◆ **Information supplied**:
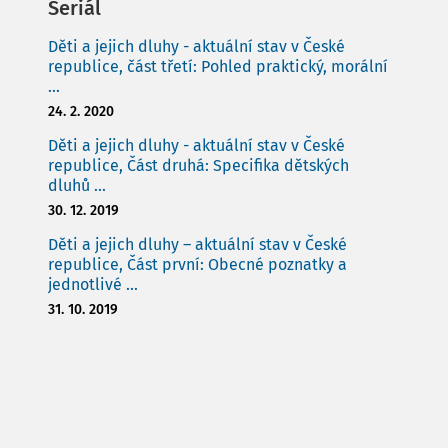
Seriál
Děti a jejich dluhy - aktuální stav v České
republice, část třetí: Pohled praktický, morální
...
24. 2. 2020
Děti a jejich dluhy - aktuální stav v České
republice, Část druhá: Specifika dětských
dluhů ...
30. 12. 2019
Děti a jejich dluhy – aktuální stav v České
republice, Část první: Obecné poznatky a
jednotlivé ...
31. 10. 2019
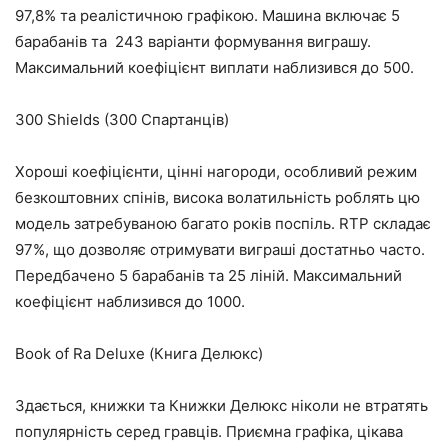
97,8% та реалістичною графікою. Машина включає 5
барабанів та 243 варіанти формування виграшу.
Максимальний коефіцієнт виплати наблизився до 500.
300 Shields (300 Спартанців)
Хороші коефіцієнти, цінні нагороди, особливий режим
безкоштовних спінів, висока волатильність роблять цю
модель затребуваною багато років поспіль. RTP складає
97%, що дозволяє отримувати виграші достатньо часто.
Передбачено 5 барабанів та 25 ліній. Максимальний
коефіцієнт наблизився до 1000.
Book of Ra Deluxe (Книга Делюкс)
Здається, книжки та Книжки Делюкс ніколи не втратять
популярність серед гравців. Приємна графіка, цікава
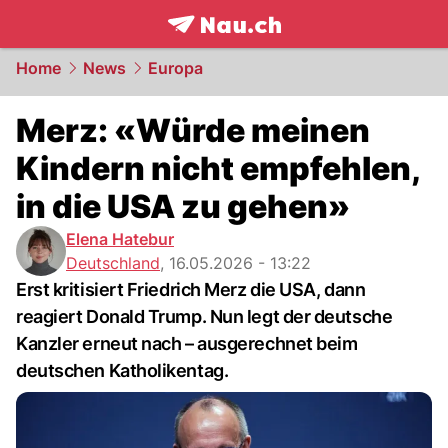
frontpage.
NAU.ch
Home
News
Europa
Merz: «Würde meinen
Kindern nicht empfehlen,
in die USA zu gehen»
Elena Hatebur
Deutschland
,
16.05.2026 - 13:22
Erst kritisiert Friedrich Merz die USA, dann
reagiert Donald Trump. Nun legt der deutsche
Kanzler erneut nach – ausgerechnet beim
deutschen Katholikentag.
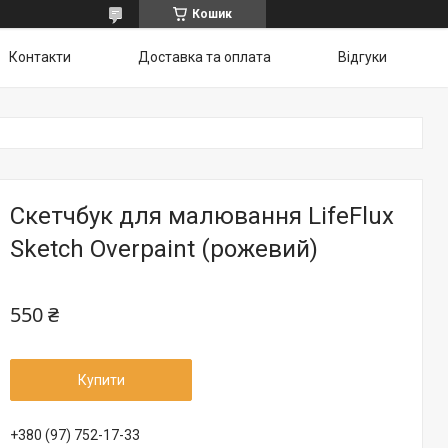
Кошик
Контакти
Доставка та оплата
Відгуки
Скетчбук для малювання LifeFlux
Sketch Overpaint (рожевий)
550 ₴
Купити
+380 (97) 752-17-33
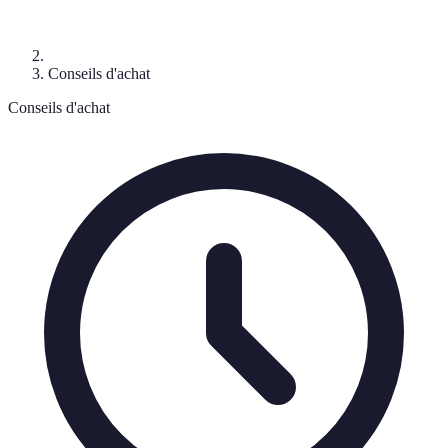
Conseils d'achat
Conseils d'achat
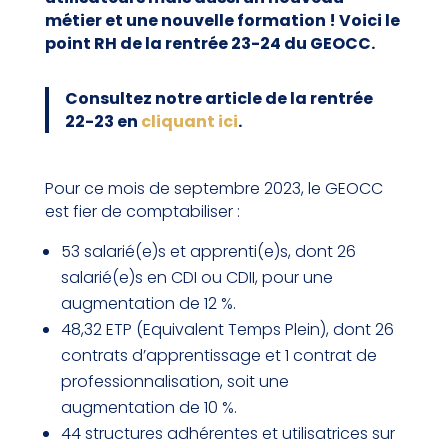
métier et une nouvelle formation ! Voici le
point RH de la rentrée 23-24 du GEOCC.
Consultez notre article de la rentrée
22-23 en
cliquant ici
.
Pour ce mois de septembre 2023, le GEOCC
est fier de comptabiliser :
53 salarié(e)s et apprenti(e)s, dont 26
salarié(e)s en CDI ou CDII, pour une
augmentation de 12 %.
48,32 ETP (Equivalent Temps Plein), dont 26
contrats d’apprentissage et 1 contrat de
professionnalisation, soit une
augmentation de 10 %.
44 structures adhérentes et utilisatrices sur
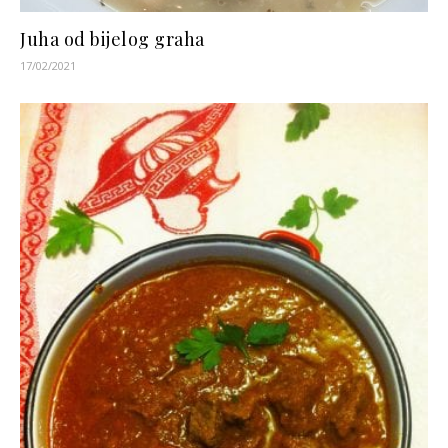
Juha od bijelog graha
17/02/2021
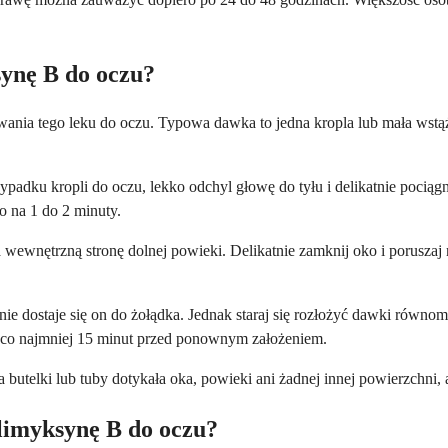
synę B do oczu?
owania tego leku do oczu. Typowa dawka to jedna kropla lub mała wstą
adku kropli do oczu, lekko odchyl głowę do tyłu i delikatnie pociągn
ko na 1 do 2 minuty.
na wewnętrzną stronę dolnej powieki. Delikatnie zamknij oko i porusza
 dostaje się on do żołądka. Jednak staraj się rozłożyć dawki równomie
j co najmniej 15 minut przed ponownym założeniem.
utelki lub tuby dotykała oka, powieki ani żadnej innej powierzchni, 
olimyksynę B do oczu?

==

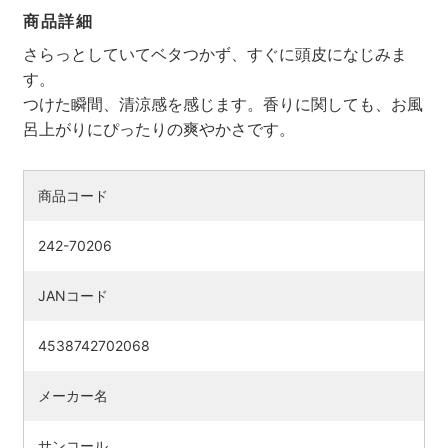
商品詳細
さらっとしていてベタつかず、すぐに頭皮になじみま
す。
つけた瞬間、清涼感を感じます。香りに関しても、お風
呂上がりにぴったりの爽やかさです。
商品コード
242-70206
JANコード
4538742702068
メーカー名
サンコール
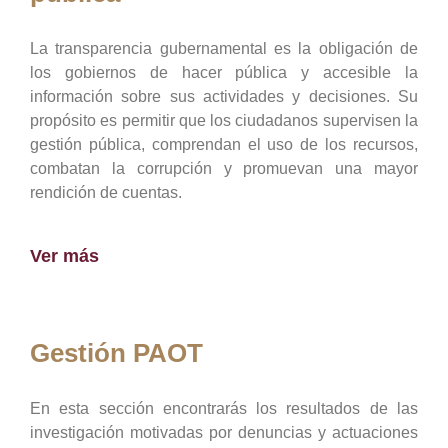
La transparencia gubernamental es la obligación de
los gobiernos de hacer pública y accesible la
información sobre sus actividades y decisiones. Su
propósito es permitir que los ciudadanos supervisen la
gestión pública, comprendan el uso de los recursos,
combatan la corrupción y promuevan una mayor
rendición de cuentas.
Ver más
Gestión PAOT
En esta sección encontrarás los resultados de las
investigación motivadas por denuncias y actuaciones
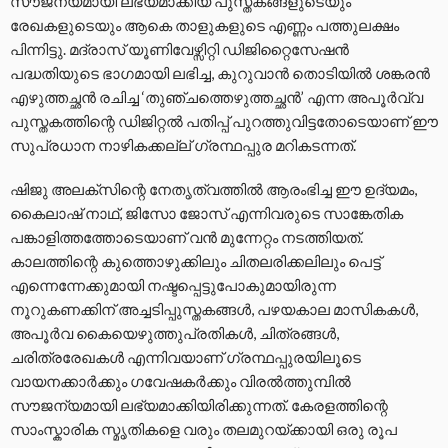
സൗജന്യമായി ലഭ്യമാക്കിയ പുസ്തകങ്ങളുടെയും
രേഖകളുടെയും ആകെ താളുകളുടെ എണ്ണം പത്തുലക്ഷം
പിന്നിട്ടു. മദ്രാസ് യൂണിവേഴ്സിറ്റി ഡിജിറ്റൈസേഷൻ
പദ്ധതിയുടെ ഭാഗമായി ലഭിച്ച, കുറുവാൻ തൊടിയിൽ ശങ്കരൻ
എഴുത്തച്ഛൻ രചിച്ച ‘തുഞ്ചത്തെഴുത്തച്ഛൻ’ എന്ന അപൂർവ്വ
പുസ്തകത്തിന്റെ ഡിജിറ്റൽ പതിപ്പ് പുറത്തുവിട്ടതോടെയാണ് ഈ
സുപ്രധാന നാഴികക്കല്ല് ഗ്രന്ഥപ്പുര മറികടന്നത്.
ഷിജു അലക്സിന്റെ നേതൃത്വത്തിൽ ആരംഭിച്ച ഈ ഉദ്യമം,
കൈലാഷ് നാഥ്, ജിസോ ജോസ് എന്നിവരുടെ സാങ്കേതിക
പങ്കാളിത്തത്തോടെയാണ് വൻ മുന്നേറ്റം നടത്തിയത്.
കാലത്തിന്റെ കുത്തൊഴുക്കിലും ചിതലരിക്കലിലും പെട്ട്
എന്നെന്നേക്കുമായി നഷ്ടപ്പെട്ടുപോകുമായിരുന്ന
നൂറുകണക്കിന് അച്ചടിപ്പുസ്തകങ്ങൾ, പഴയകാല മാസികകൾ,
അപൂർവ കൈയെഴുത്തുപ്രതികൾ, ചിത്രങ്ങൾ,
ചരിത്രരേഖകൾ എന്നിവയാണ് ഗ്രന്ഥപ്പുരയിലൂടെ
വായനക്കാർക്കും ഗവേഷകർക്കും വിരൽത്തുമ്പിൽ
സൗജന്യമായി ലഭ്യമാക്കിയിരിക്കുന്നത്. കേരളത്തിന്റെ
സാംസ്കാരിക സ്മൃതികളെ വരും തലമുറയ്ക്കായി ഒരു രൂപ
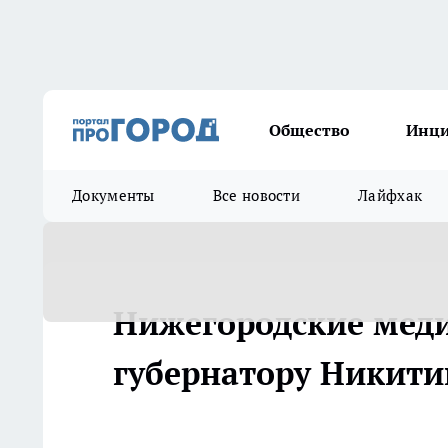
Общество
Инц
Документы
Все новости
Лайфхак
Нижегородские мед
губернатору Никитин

◆ **To do**:
Above this task is a listing. Restate, word for word and with nothing added, the lines from the one with "na wewnętrzną stronę" through the one with "olimyksynę B do oczu?".

◆ **Written answer**:
na wewnętrzną stronę dolnej powieki. Delikatnie zamknij oko i porusza
 dostaje się on do żołądka. Jednak staraj się rozłożyć dawki równomie
j co najmniej 15 minut przed ponownym założeniem.
utelki lub tuby dotykała oka, powieki ani żadnej innej powierzchni, 
olimyksynę B do oczu?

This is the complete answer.